Prognosis of Arachnoiditis Ossificans
There is no best treatment available for arachnoiditis ossificans. If the symptoms of arachnoiditis ossificans are mild then the conservative treatment is helpful and the patient can become free from the extreme symptoms over a period of time. In patients with severe symptoms of arachnoiditis ossificans, it is treated with surgery. When multiple nerve roots are involved and even if intrathecal ossification is removed, the prognosis for arachnoiditis ossificans is yet poor.
Diagnosis of Arachnoiditis Ossificans
The doctor performs physical examination and takes a detailed medical history of the patient. This helps them to understand the extent and severity of arachnoiditis ossificans. The following tests are then recommended to evaluate further:
- The main diagnosis is done by the means of Magnetic Resonance Imaging (MRI) to assess the contents of thecal sac, the clumping of the nerve roots and to differentiate the mass lesion which stimulates arachnoiditis ossificans. To confirm, a further CT scan must be performed to evaluate the full extension of the ossified mass.
- The physical examination includes detecting changes in reflexes, sensory deficits and any alterations in balance.
- Electromyogram (EMG) or Nerve conduction velocity (NCV) tests are used to examine the nerve damage.
Treatment of Arachnoiditis Ossificans
Currently there is no complete cure for arachnoiditis ossificans. It is managed by means of lessening of the pain by medication and physical therapies.
- The treatment decisions for arachnoiditis ossificans are taken based on the location and morphology of the calcifications and in relation to compression of the spinal cord or nerve roots. Generally, decompressive laminectomies, anterior fusion, and foraminotomies procedures are recommended and have shown good results.

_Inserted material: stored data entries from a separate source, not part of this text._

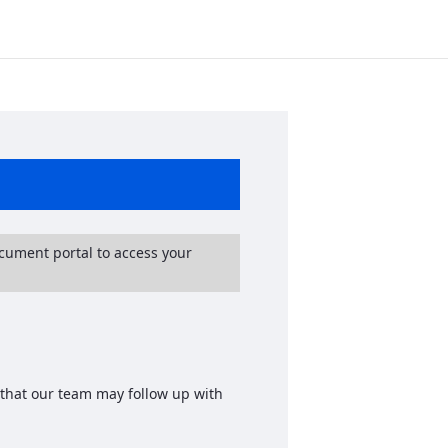
ocument portal to access your
 that our team may follow up with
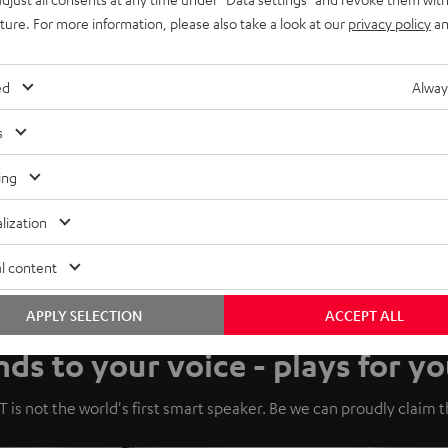
uture. For more information, please also take a look at our
privacy policy
an
ed
Alway
s
ing
lization
l content
APPLY SELECTION
ACCEPT ALL
ds to your voice - plays for yo
 is not the world's first smart speaker. Be we can proudly claim tha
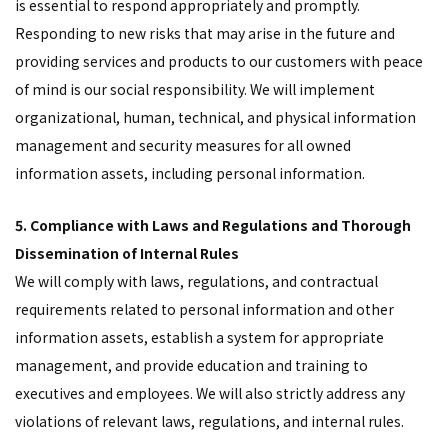
is essential to respond appropriately and promptly.
Responding to new risks that may arise in the future and
providing services and products to our customers with peace
of mind is our social responsibility. We will implement
organizational, human, technical, and physical information
management and security measures for all owned
information assets, including personal information.
5. Compliance with Laws and Regulations and Thorough
Dissemination of Internal Rules
We will comply with laws, regulations, and contractual
requirements related to personal information and other
information assets, establish a system for appropriate
management, and provide education and training to
executives and employees. We will also strictly address any
violations of relevant laws, regulations, and internal rules.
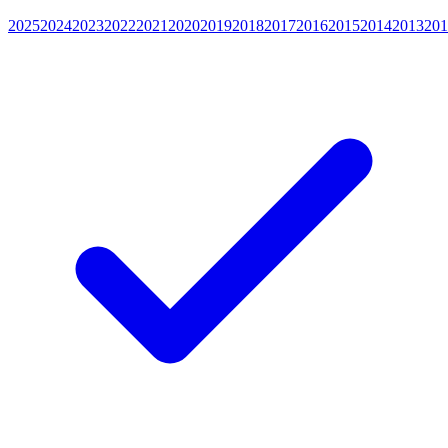
2025
2024
2023
2022
2021
2020
2019
2018
2017
2016
2015
2014
2013
201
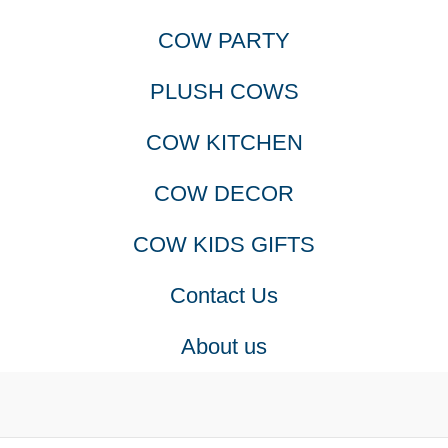
COW PARTY
PLUSH COWS
COW KITCHEN
COW DECOR
COW KIDS GIFTS
Contact Us
About us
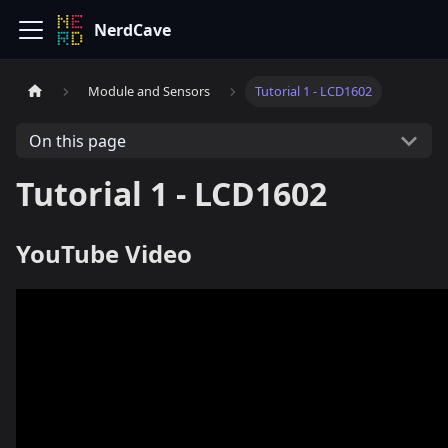
NerdCave
Module and Sensors
Tutorial 1 - LCD1602
On this page
Tutorial 1 - LCD1602
YouTube Video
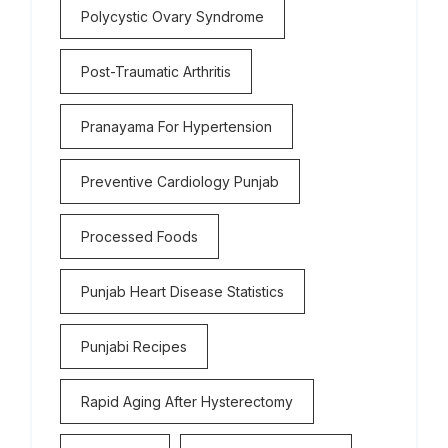
Polycystic Ovary Syndrome
Post-Traumatic Arthritis
Pranayama For Hypertension
Preventive Cardiology Punjab
Processed Foods
Punjab Heart Disease Statistics
Punjabi Recipes
Rapid Aging After Hysterectomy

- Only 50% of arachnoiditis ossificans patients managed with surgical intervention showed improvement. Surgery is not of much help when multiple nerve roots are involved even when the ossified mass is removed.

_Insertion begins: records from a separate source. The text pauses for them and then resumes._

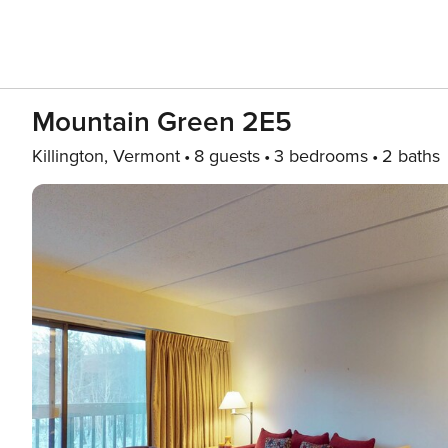
Mountain Green 2E5
Killington, Vermont
8 guests
3 bedrooms
2 baths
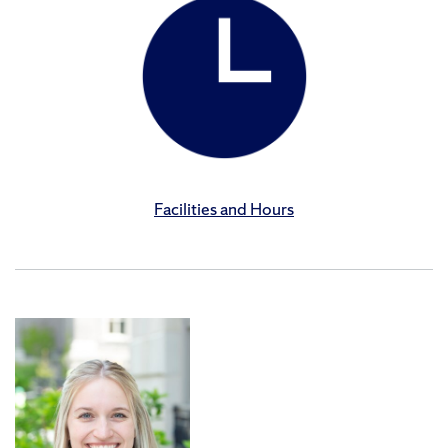
Facilities and Hours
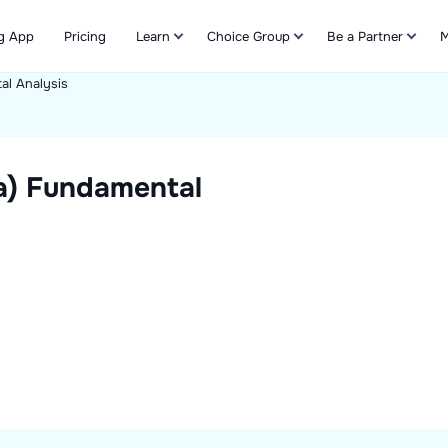
g App
Pricing
Learn
Choice Group
Be a Partner
M
al Analysis
Refer & Earn
a)
Fundamental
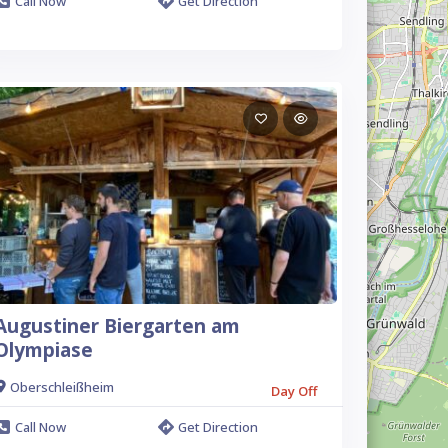
Call Now
Get Direction
Augustiner Biergarten am
Olympiase
Oberschleißheim
Day Off
Call Now
Get Direction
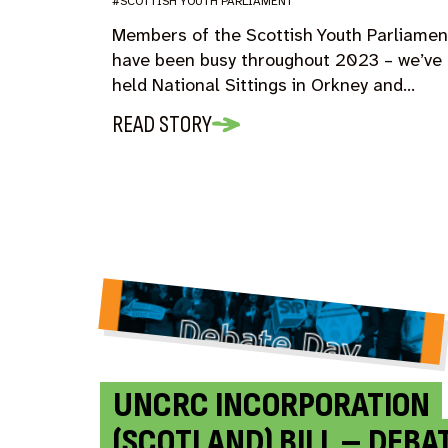
#SCOTTISH YOUTH PARLIAMENT
Members of the Scottish Youth Parliamen
have been busy throughout 2023 – we’ve
held National Sittings in Orkney and…
READ STORY
UNCRC INCORPORATION
(SCOTLAND) BILL – DEBA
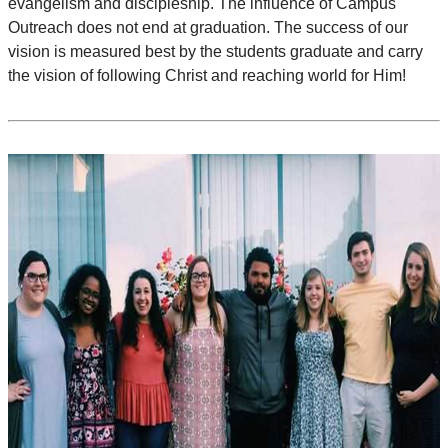
evangelism and discipleship. The influence of Campus
Outreach does not end at graduation. The success of our
vision is measured best by the students graduate and carry
the vision of following Christ and reaching world for Him!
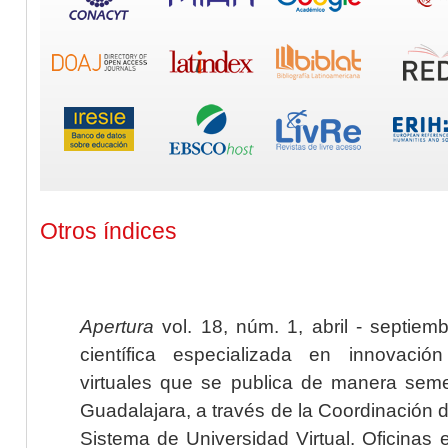
Otros índices
Apertura
vol. 18, núm. 1, abril - septiem
científica especializada en innovaci
virtuales que se publica de manera seme
Guadalajara, a través de la Coordinación 
Sistema de Universidad Virtual. Oficinas 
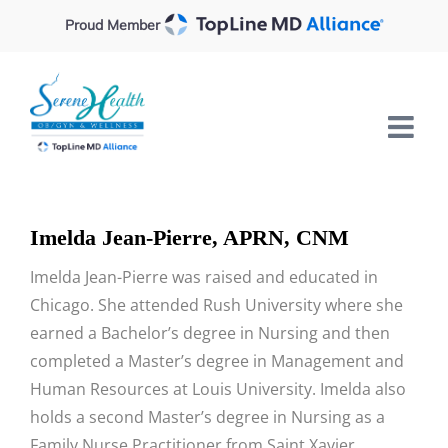
Skip
Proud Member
to
content
Imelda Jean-Pierre, APRN, CNM
Imelda Jean-Pierre was raised and educated in
Chicago. She attended Rush University where she
earned a Bachelor’s degree in Nursing and then
completed a Master’s degree in Management and
Human Resources at Louis University. Imelda also
holds a second Master’s degree in Nursing as a
Family Nurse Practitioner from Saint Xavier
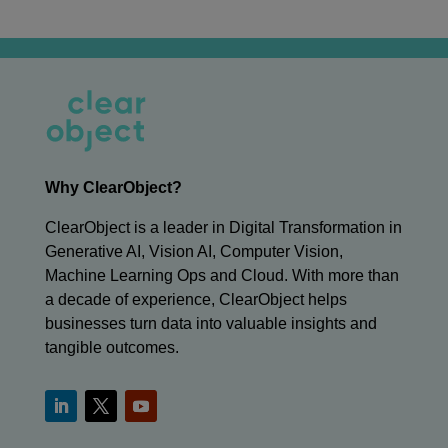
Why ClearObject?
ClearObject is a leader in Digital Transformation in
Generative AI, Vision AI, Computer Vision,
Machine Learning Ops and Cloud. With more than
a decade of experience, ClearObject helps
businesses turn data into valuable insights and
tangible outcomes.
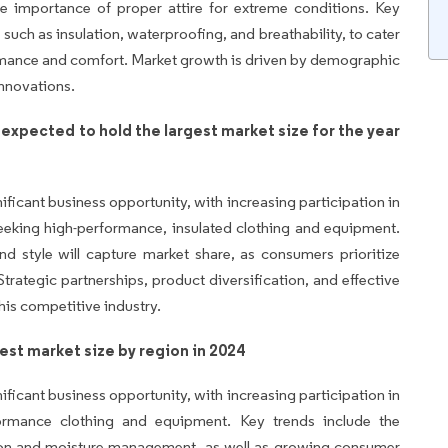
e importance of proper attire for extreme conditions. Key
 such as insulation, waterproofing, and breathability, to cater
rmance and comfort. Market growth is driven by demographic
innovations.
 expected to hold the largest market size for the year
ificant business opportunity, with increasing participation in
eeking high-performance, insulated clothing and equipment.
 and style will capture market share, as consumers prioritize
Strategic partnerships, product diversification, and effective
his competitive industry.
est market size by region in 2024
ificant business opportunity, with increasing participation in
formance clothing and equipment. Key trends include the
tion and moisture management, as well as growing consumer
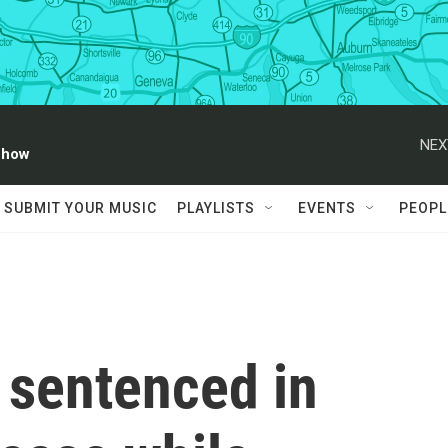
NEX
Show
SUBMIT YOUR MUSIC
PLAYLISTS
EVENTS
PEOPL
sentenced in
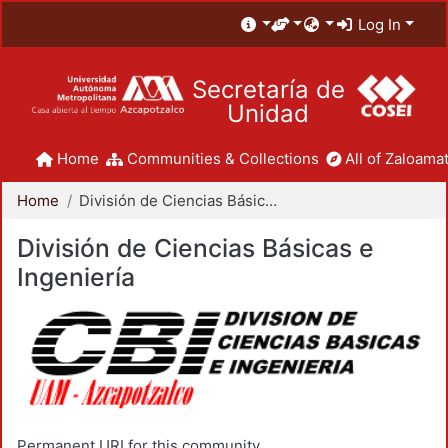
Log In
Secretaría de
Unidad
Home
Communities & Collections
All of Zaloamat
Home
División de Ciencias Básicas e Ingeniería
División de Ciencias Básicas e
Ingeniería
Permanent URI for this community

Arachidonitis ossificans is a rare medical condition. It has a debilitating effect on the quality of life of the person suffering from it. Since arachnoiditis ossificans is uncommon, hence not much research could be done to understand how to tackle this problem. If the symptoms of arachnoiditis ossificans are mild, conservative management is recommended. In patients with severe or deteriorating symptoms of arachnoiditis ossificans, surgery is often performed and even with surgical removal, the clinical outcome is generally poor.